Carugo, ladri alla San Vincenzo  Rubano, mangiano e sporcano
I segni dell’incursione dei ladri nella sede della cooperativa San Vincenzio (Foto by Silvia Rigamonti)

Carugo, ladri alla San Vincenzo

Rubano, mangiano e sporcano

L’amarezza della cooperativa che da oltre 60 anni aiuta chi è in difficoltà. L’incursione di almeno due persone che hanno anche dormito su un materasso

Hanno agito molto probabilmente in due per colpire un bersaglio che è un simbolo. Non potrebbe essere definita altrimenti la cooperativa San Vincenzo di Carugo che da 60 anni aiuta chi si trova in difficoltà. Eppure nella notte tra il 13 e il 14 maggio qualcuno ne ha approfittato saccheggiando nella sede quanto c’era da mangiare, sporcando dove possibile e rubando i pochi euro in contanti. Hanno anche utilizzato un materasso per dormire per poi fuggire prima dell’arrivo dei volontari dell’associazione. «Hanno scavalcato il cancello, rotto la rete e scardinato la persiana per poter entrare nella nostra sede».

Gli avanzi della cena abbandonati su un tavolo

Gli avanzi della cena abbandonati su un tavolo
(Foto by Silvia Rigamonti)

C’è amarezza nelle parole della presidente della San Vincenzo di Carugo, Enrica Bestetti costretta a ripulire la sede dai danni e dispetti frutto di una visita quantomeno non autorizzata all’interno della sede dell’associazione che da oltre sessant’anni tende la mano verso chi si trova in difficoltà. Ad accorgersi dell’incursione è stata una volontaria quando, alle 9,30 di giovedì 14 maggio, ha aperto le sale dove l’associazione raccoglie alimenti e vestiti da donare a chi più ne ha bisogno.
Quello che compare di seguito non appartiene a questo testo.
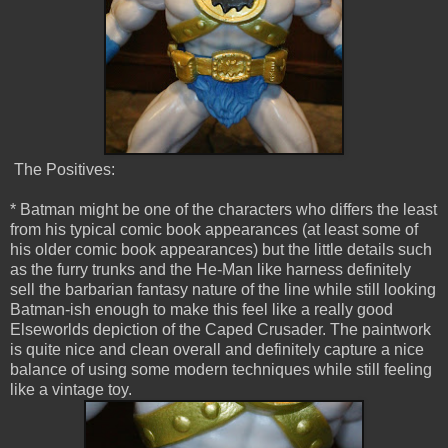
The Positives:
* Batman might be one of the characters who differs the least
from his typical comic book appearances (at least some of
his older comic book appearances) but the little details such
as the furry trunks and the He-Man like harness definitely
sell the barbarian fantasy nature of the line while still looking
Batman-ish enough to make this feel like a really good
Elseworlds depiction of the Caped Crusader. The paintwork
is quite nice and clean overall and definitely capture a nice
balance of using some modern techniques while still feeling
like a vintage toy.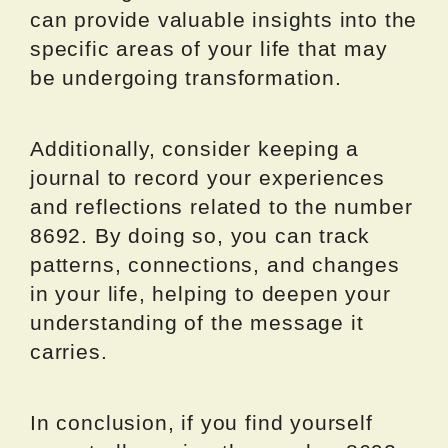
can provide valuable insights into the
specific areas of your life that may
be undergoing transformation.
Additionally, consider keeping a
journal to record your experiences
and reflections related to the number
8692. By doing so, you can track
patterns, connections, and changes
in your life, helping to deepen your
understanding of the message it
carries.
In conclusion, if you find yourself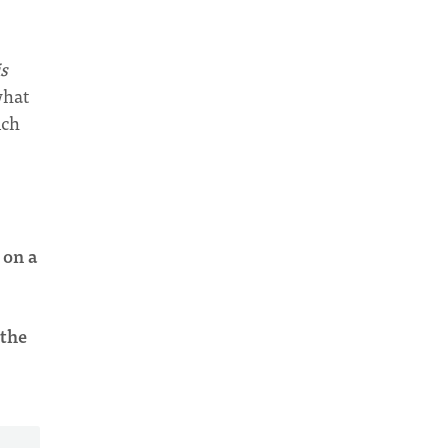
is
what
ich
 on a
 the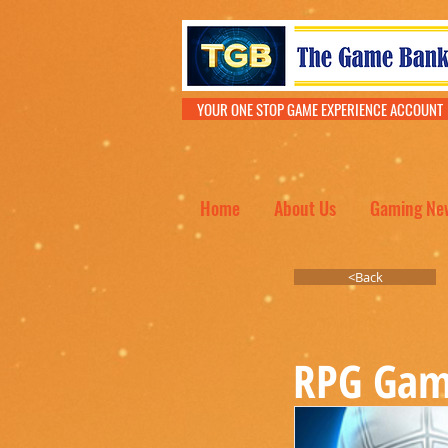
YOUR ONE STOP GAME EXPERIENCE ACCOU
Home
About Us
Gaming Ne
<Back
RPG Gam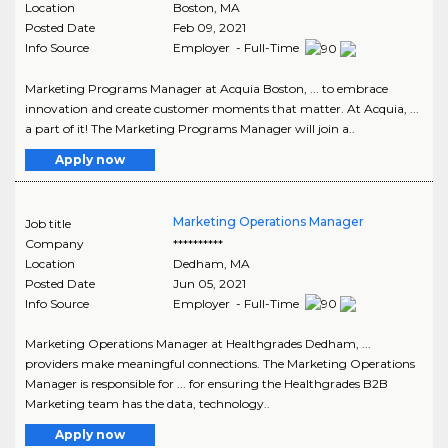
Location
Boston
,
MA
Posted Date
Feb 09, 2021
Info Source
Employer - Full-Time
Marketing Programs Manager at Acquia Boston, ... to embrace
innovation and create customer moments that matter. At Acquia, ...
a part of it! The Marketing Programs Manager will join a..
Apply now
Marketing Operations Manager
Job title
Company
**********
Location
Dedham
,
MA
Posted Date
Jun 05, 2021
Info Source
Employer - Full-Time
Marketing Operations Manager at Healthgrades Dedham, ...
providers make meaningful connections. The Marketing Operations
Manager is responsible for ... for ensuring the Healthgrades B2B
Marketing team has the data, technology..
Apply now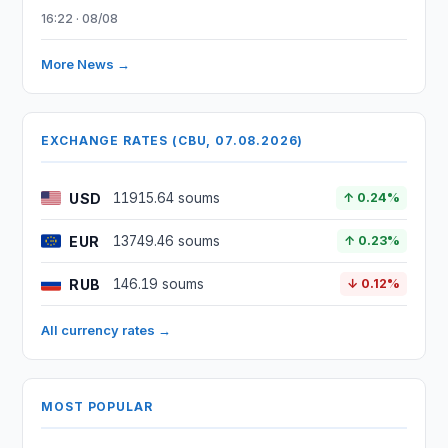
16:22 · 08/08
More News →
EXCHANGE RATES (CBU, 07.08.2026)
USD
11915.64 soums
↑ 0.24%
EUR
13749.46 soums
↑ 0.23%
RUB
146.19 soums
↓ 0.12%
All currency rates →
MOST POPULAR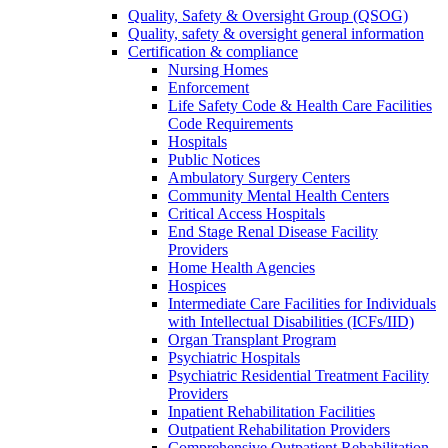
Quality, Safety & Oversight Group (QSOG)
Quality, safety & oversight general information
Certification & compliance
Nursing Homes
Enforcement
Life Safety Code & Health Care Facilities
Code Requirements
Hospitals
Public Notices
Ambulatory Surgery Centers
Community Mental Health Centers
Critical Access Hospitals
End Stage Renal Disease Facility
Providers
Home Health Agencies
Hospices
Intermediate Care Facilities for Individuals
with Intellectual Disabilities (ICFs/IID)
Organ Transplant Program
Psychiatric Hospitals
Psychiatric Residential Treatment Facility
Providers
Inpatient Rehabilitation Facilities
Outpatient Rehabilitation Providers
Comprehensive Outpatient Rehabilitation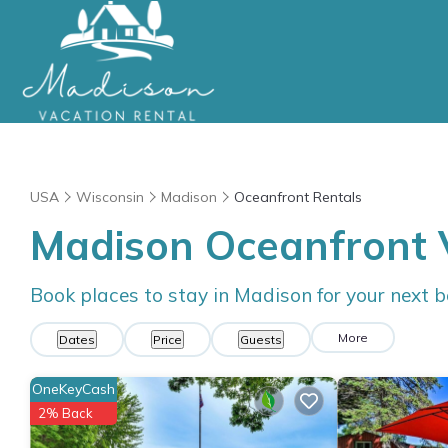
USA
Wisconsin
Madison
Oceanfront Rentals
Madison Oceanfront 
Book places to stay in Madison for your next 
More
Dates
Price
Guests
OneKeyCash
2% Back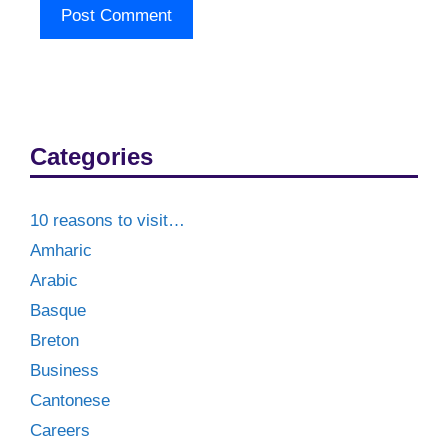
Categories
10 reasons to visit…
Amharic
Arabic
Basque
Breton
Business
Cantonese
Careers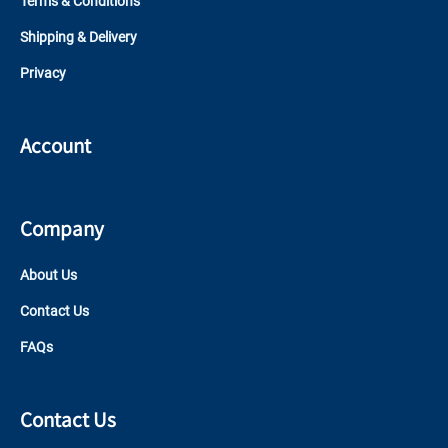
Terms & Conditions
Shipping & Delivery
Privacy
Account
Company
About Us
Contact Us
FAQs
Contact Us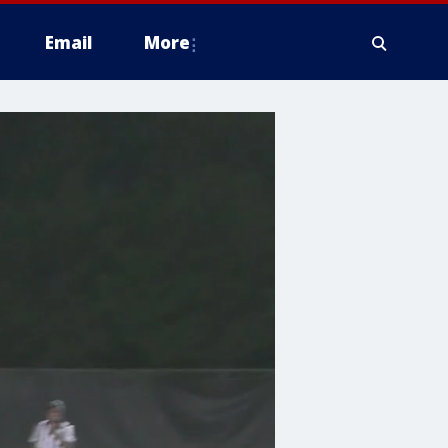
Email
More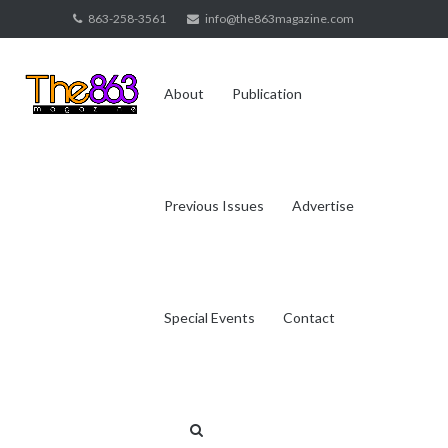
Skip
863-258-3561
info@the863magazine.com
to
content
About
Publication
Previous Issues
Advertise
Special Events
Contact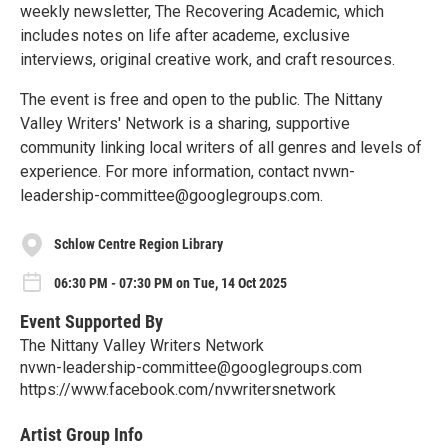
weekly newsletter, The Recovering Academic, which
includes notes on life after academe, exclusive
interviews, original creative work, and craft resources.
The event is free and open to the public. The Nittany
Valley Writers' Network is a sharing, supportive
community linking local writers of all genres and levels of
experience. For more information, contact nvwn-
leadership-committee@googlegroups.com.
Schlow Centre Region Library
06:30 PM - 07:30 PM on Tue, 14 Oct 2025
Event Supported By
The Nittany Valley Writers Network
nvwn-leadership-committee@googlegroups.com
https://www.facebook.com/nvwritersnetwork
Artist Group Info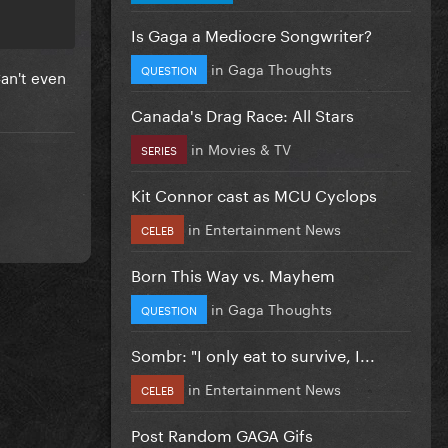
Is Gaga a Mediocre Songwriter?
in
Gaga Thoughts
QUESTION
Can't even
Canada's Drag Race: All Stars
in
Movies & TV
SERIES
Kit Connor cast as MCU Cyclops
in
Entertainment News
CELEB
Born This Way vs. Mayhem
in
Gaga Thoughts
QUESTION
Sombr: "I only eat to survive, I...
in
Entertainment News
CELEB
Post Random GAGA Gifs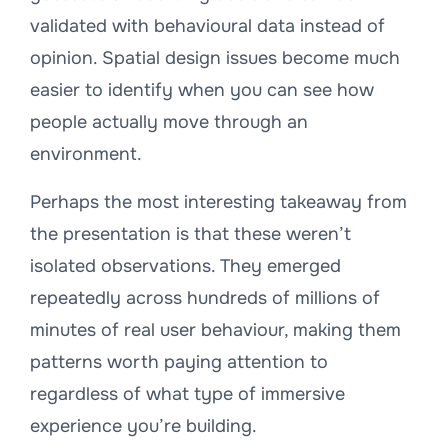
validated with behavioural data instead of
opinion. Spatial design issues become much
easier to identify when you can see how
people actually move through an
environment.
Perhaps the most interesting takeaway from
the presentation is that these weren’t
isolated observations. They emerged
repeatedly across hundreds of millions of
minutes of real user behaviour, making them
patterns worth paying attention to
regardless of what type of immersive
experience you’re building.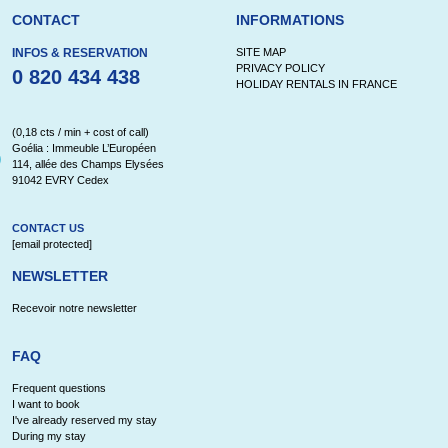
CONTACT
INFORMATIONS
INFOS & RESERVATION
SITE MAP
PRIVACY POLICY
0 820 434 438
HOLIDAY RENTALS IN FRANCE
(0,18 cts / min + cost of call)
Goélia : Immeuble L’Européen
114, allée des Champs Elysées
91042 EVRY Cedex
CONTACT US
[email protected]
NEWSLETTER
Recevoir notre newsletter
FAQ
Frequent questions
I want to book
I've already reserved my stay
During my stay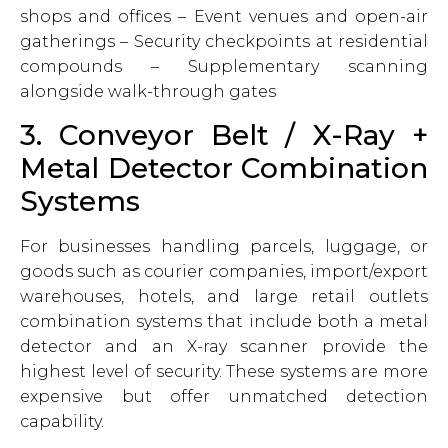
shops and offices – Event venues and open-air
gatherings – Security checkpoints at residential
compounds – Supplementary scanning
alongside walk-through gates
3. Conveyor Belt / X-Ray +
Metal Detector Combination
Systems
For businesses handling parcels, luggage, or
goods such as courier companies, import/export
warehouses, hotels, and large retail outlets
combination systems that include both a metal
detector and an X-ray scanner provide the
highest level of security. These systems are more
expensive but offer unmatched detection
capability.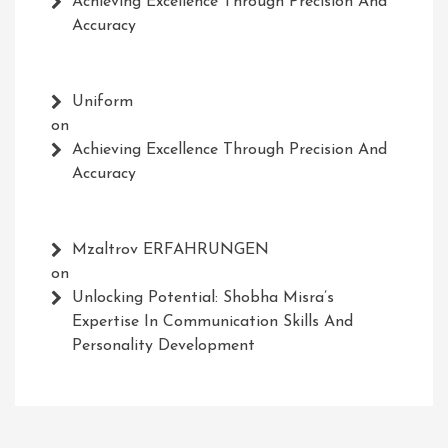
Achieving Excellence Through Precision And
Accuracy
Uniform
on
Achieving Excellence Through Precision And
Accuracy
Mzaltrov ERFAHRUNGEN
on
Unlocking Potential: Shobha Misra’s
Expertise In Communication Skills And
Personality Development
Il materasso usato dai due ladri

Il materasso usato dai due ladri
(Foto by Silvia Rigamonti)

«Appena arrivata ha visto una felpa sconosciuta sul davanzale così si è insospettita - spiega la presidente - Siamo quindi entrate insieme e abbiamo trovato la porta aperta e gli indizi che ci fanno pensare che almeno due persone sono entrate e si sono cambiate gli indumenti, prendendo quelli che abbiamo raccolto con le donazioni». In cucina i segni dell’incursione. «Poi hanno dormito, uno anche al piano superiore, come si vede dal letto e le coperte che hanno disposto per terra» prosegue la donna. Quindi l’atto finale di disprezzo degli sconosciuti verso i volontari che hanno usato le stanze della sede come bagno.